Users of the Dulles Toll Road would pay for half of the projected cost of the Silver Line rail project, under the current proposal of the Metropolitan Washington Airports Authority. Residents in Virginia had their first chance to publicly weigh in on that plan last night.
The one-way toll for the full length of the road would increase from $2.25 to $2.75 in January, then to $3.50 in 2014, and to $4.50 in 2015, under current toll projections. Rates would continue to rise $2 every five years for the next 40 years unless other sources of funding are secured to mitigate the toll increases.
MWAA, the agency building the Silver line project, took public comments on the increases Thursday at an open house.
“It’s ridiculous,” said Bayush Radadaya of Ashburn, who drives the Dulles Toll Road to work and was attending the forum. “Right now I can afford it, but once it doubles I cannot, because gas prices are so much.”
Unlike a typical public hearing where residents take turns speaking into a microphone to a panel of officials, the event inside a high school cafeteria in Ashburn was informal. MWAA officials were on hand to answer questions, residents could read about the project on posters displaying charts and maps and submit written comments into a cardboard box.
"You can throw a comment on a card but I’m not quite sure you necessarily have input,” said Pete Sabbatino of Ashburn.
The Airports Authority says public feedback will be taken seriously when establishing the new toll rates later this year.
"The benefit of the [open house] is that we have an opportunity to educate people about the project,” said MWAA CEO Jack Potter.
Critics look for more government dollars
Toll revenues are projected to cover about 75 percent of the Silver line’s phase two costs, meaning roughly $2.02 billion from the Dulles Toll Road would finance the next phase. The total cost of the Silver line is estimated at $5.5 billion.
Critics of the tolls point to the project's minimal federal funding — $900 million for Phase 1, none for Phase 2 — and relatively small contribution by the state of Virginia — $150 million. The airports authority is working to increase those figures, Potter says, which would reduce the toll increases and give drivers a break. MWAA is requesting a loan under the Transportation Infrastructure Finance and Innovation Act (TIFIA) program.

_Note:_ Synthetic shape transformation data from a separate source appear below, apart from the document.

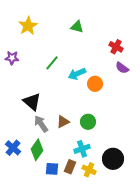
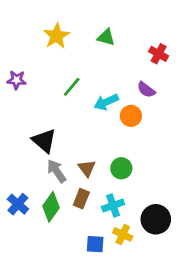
yellow star: (28, 26) -> (57, 36), moved
red cross: (116, 47) -> (159, 54), moved
purple semicircle: (122, 68) -> (146, 90), moved
brown triangle: (63, 122) -> (87, 168), turned -40
brown rectangle: (70, 167) -> (81, 199), moved
blue square: (52, 169) -> (95, 244), moved

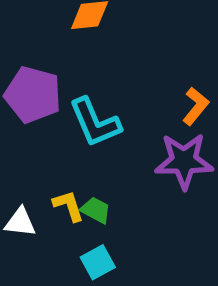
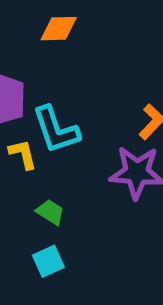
yellow L-shape: (68, 206) -> (23, 154), moved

“It’s a 2.4 percent loan versus what we’re able to get in the open bond market of about 6 percent, so that would significantly lower our cost for financing the debt,” explains Potter.

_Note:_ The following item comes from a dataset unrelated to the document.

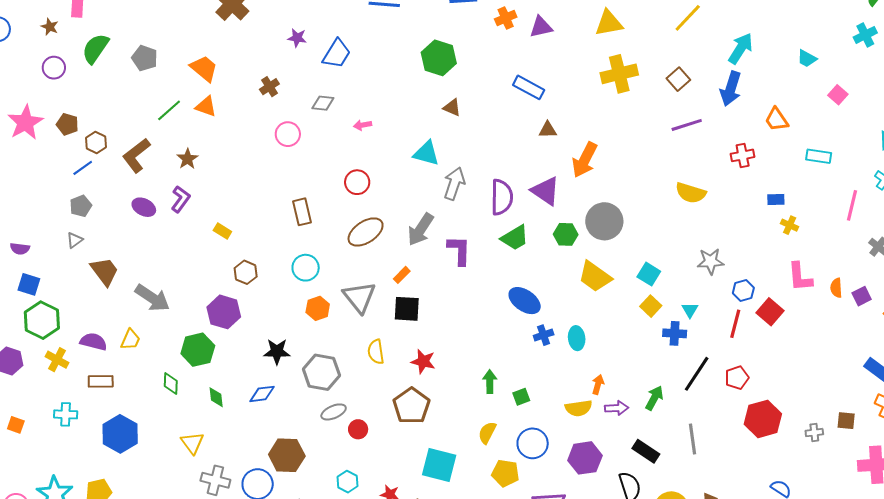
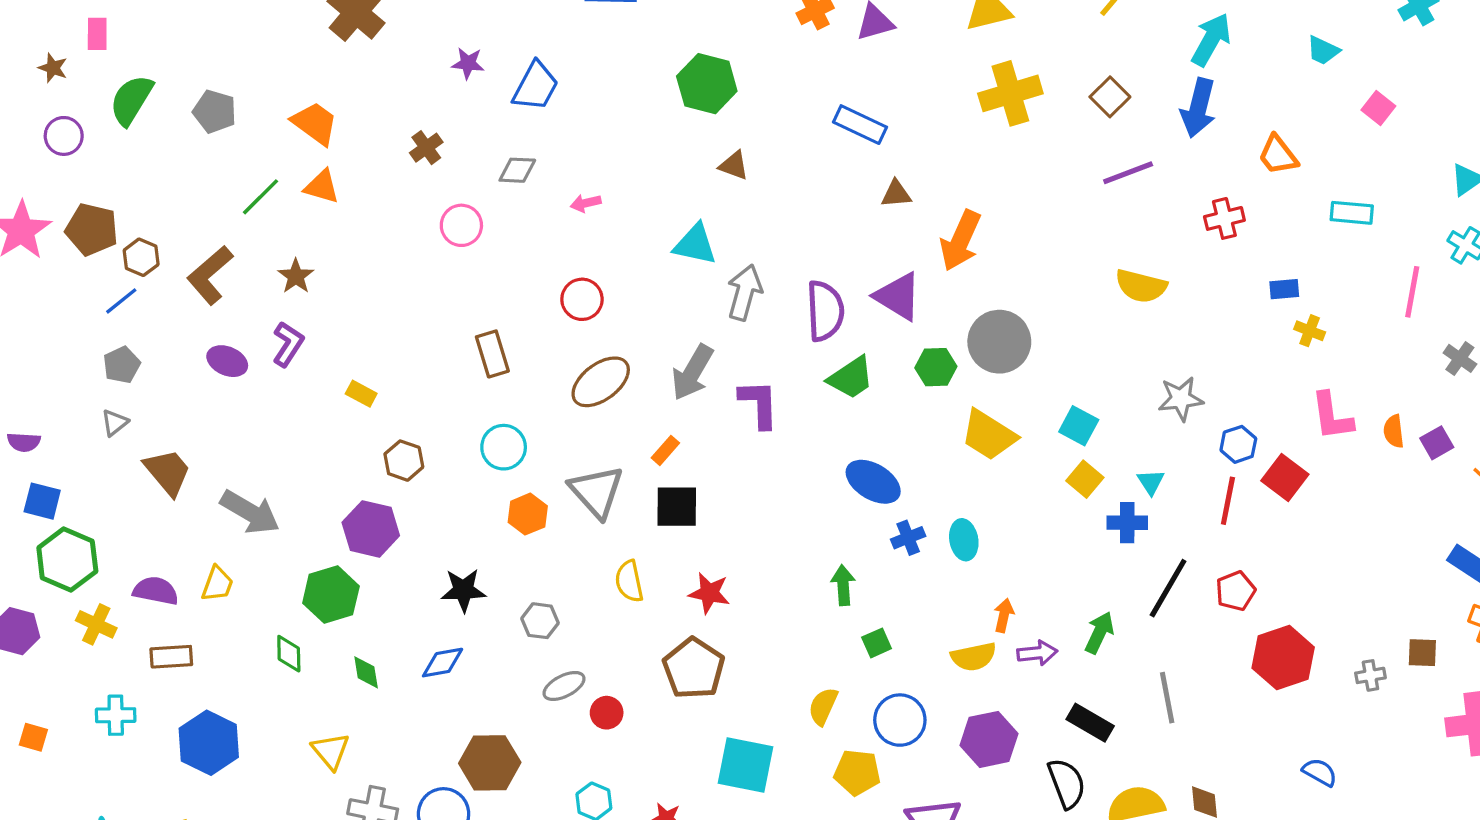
brown pentagon: (67, 124) -> (92, 229), size x1.4
gray hexagon: (321, 372) -> (540, 621), size x0.6
green arrow: (490, 382) -> (843, 585), moved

To Loudoun County resident Daniel Davies, the plan to finance a rail project out of the pockets of car commuters is unfair.
"The toll rates, plus what the toll avoidance is going to do to our communities and the traffic along Route 7 and Route 28 is just going to be gridlock,” said Davies, referring to drivers who will dodge the higher tolls on the highway by re-routing to local and state roads.
Davies also opposes the Virginia legislature providing any additional funding for the Silver line, he says, because the state already handed over control of the Dulles Toll Road to MWAA, an asset valued at more than $3 billion.